* [What to do] Using the entries below, show all lines with the string "Motor".

* [Records for this task]
* * *

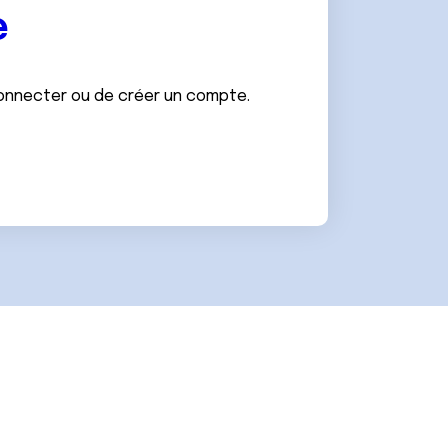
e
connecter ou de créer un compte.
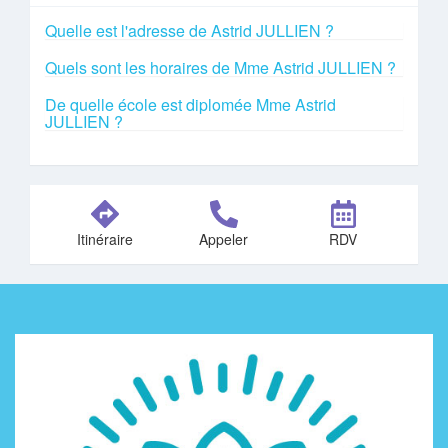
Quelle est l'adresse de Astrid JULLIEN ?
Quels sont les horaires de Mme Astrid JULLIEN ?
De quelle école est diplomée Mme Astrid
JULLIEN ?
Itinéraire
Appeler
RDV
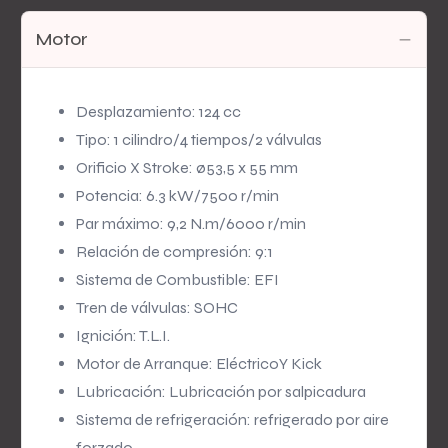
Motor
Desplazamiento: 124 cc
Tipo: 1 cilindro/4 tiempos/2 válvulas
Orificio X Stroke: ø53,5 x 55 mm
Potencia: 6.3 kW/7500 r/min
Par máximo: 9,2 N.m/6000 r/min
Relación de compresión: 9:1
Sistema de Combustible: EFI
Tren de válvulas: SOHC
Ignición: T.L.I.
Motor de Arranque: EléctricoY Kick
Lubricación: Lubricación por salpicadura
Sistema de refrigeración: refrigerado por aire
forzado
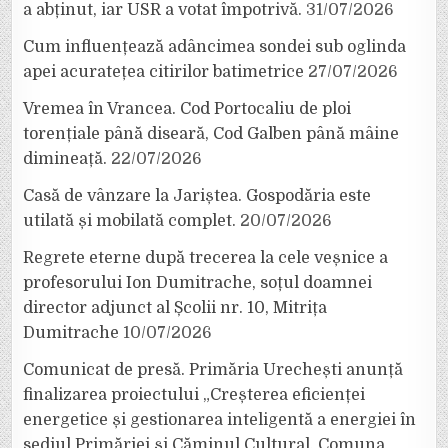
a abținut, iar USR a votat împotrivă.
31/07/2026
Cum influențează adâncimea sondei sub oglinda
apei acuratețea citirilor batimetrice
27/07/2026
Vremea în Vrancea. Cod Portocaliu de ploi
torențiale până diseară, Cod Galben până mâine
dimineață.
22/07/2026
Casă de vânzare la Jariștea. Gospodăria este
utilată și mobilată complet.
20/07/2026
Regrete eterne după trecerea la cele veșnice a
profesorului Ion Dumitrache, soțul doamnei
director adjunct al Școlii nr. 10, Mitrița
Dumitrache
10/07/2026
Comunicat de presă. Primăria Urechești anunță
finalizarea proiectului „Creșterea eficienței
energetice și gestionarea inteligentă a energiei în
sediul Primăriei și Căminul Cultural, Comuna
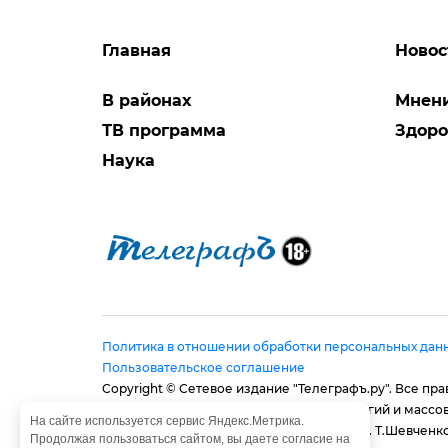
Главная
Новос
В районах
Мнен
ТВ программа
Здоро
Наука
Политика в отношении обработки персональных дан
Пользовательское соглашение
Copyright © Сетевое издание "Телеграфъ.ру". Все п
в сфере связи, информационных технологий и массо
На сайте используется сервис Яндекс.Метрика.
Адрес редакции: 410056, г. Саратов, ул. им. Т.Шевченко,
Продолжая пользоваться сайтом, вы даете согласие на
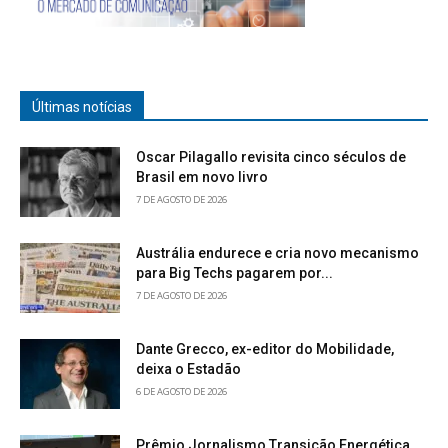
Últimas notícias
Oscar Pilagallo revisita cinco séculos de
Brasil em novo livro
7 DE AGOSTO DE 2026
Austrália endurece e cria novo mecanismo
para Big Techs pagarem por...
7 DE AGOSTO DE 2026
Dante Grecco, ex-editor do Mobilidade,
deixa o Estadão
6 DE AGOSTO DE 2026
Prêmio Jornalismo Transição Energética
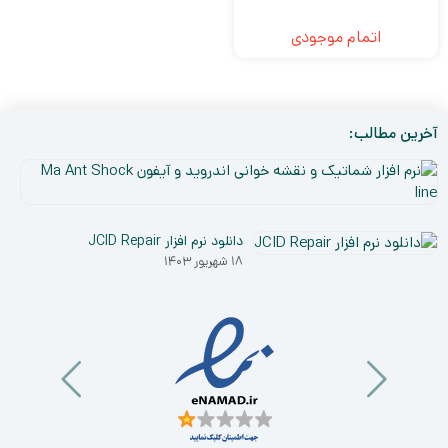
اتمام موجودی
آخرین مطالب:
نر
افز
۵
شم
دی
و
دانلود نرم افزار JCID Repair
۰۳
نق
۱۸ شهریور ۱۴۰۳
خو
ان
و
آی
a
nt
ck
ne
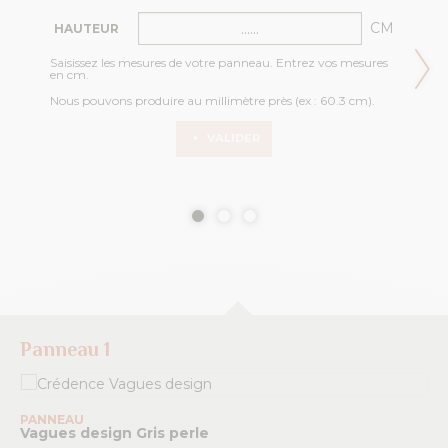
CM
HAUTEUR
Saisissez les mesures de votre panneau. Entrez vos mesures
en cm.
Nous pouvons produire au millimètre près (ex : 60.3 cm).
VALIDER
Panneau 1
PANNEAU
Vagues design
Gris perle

* * *

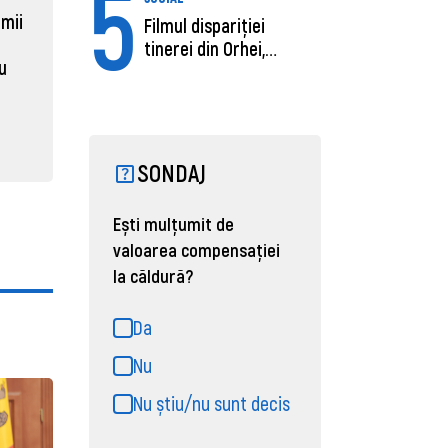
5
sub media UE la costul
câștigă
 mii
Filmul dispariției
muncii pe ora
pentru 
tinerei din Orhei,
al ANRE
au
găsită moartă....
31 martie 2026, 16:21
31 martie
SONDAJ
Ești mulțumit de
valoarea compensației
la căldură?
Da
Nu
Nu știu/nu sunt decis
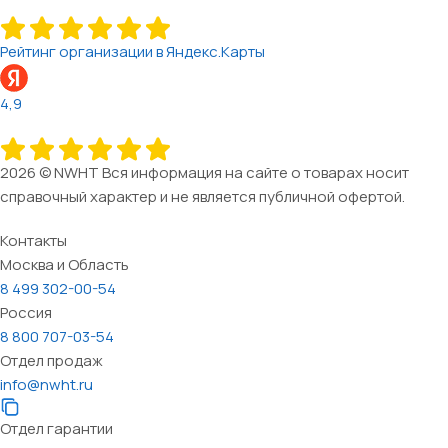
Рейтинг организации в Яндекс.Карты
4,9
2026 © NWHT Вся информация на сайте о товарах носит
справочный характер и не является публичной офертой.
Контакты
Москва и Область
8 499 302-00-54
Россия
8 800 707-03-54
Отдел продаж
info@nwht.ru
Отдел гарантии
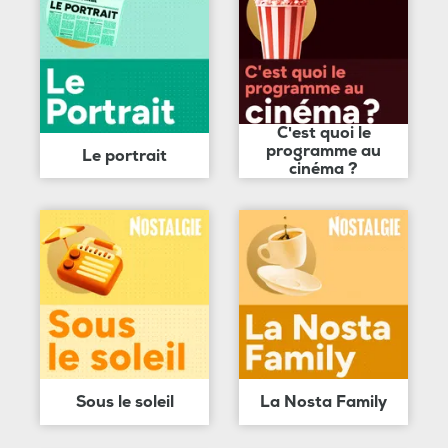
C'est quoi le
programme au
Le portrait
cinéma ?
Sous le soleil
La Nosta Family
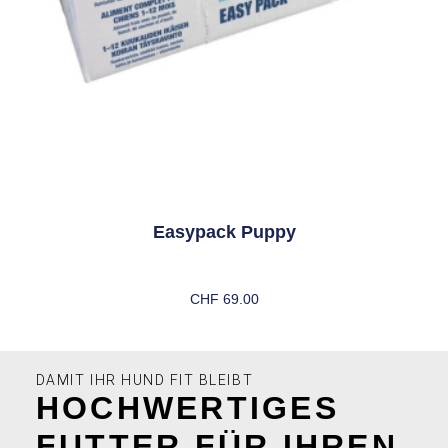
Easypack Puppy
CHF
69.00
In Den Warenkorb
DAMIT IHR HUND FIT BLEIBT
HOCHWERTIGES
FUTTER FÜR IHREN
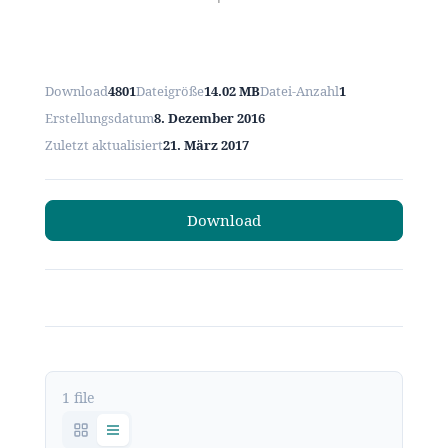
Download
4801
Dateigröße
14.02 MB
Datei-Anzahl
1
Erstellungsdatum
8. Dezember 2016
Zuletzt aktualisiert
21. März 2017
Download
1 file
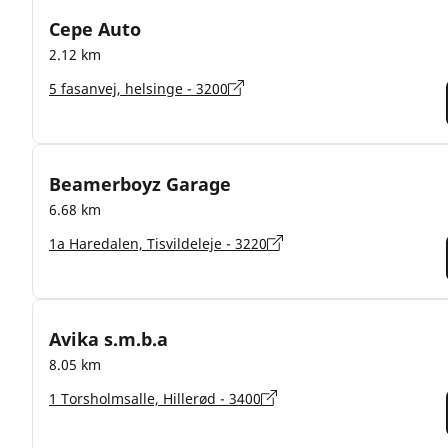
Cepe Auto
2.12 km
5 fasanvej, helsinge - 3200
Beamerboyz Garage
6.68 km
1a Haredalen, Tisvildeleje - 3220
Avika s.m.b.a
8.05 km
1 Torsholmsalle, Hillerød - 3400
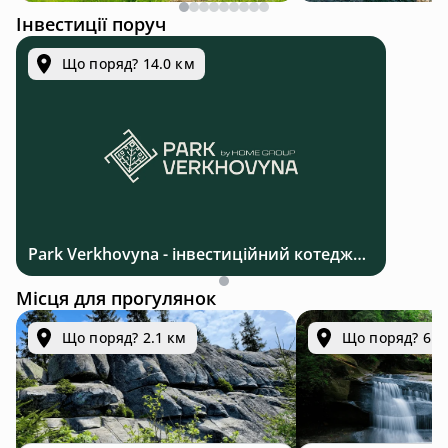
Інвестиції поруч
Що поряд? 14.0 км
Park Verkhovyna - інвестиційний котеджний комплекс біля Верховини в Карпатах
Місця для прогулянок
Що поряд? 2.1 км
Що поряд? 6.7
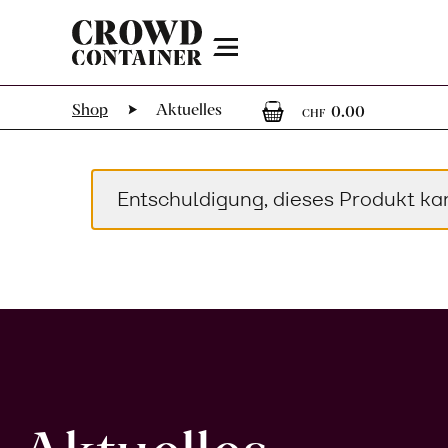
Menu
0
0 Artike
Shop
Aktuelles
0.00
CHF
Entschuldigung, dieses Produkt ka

* * *

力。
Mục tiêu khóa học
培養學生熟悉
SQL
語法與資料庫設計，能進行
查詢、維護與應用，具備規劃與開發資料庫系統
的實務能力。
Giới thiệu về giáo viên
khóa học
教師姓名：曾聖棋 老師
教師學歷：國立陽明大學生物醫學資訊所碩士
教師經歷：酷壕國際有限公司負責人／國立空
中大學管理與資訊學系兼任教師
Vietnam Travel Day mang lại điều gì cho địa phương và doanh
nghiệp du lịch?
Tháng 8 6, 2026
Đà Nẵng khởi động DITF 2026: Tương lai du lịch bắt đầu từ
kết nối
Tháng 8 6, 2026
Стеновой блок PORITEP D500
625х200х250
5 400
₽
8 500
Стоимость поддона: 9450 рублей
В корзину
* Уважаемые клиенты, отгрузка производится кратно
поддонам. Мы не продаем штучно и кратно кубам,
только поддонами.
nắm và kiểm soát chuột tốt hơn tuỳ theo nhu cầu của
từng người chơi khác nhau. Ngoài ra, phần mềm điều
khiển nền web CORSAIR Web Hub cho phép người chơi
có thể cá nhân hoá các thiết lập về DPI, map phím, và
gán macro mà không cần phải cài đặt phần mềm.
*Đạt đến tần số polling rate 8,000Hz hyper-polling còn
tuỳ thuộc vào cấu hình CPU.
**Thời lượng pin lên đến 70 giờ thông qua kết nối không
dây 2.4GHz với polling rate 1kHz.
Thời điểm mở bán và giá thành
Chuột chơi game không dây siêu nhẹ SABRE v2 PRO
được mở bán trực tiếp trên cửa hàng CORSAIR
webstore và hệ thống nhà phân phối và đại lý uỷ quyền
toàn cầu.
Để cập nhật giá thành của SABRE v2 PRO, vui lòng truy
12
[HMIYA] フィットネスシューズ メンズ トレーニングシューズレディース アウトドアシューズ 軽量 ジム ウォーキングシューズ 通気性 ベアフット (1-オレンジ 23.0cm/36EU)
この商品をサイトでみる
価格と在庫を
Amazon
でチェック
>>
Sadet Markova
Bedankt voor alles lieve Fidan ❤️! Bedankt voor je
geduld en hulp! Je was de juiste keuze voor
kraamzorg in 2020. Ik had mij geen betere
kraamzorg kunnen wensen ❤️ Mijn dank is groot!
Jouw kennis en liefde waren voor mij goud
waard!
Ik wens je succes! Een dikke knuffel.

* * *

* [Final answer]
Motor
Motor de Arranque: EléctricoY Kick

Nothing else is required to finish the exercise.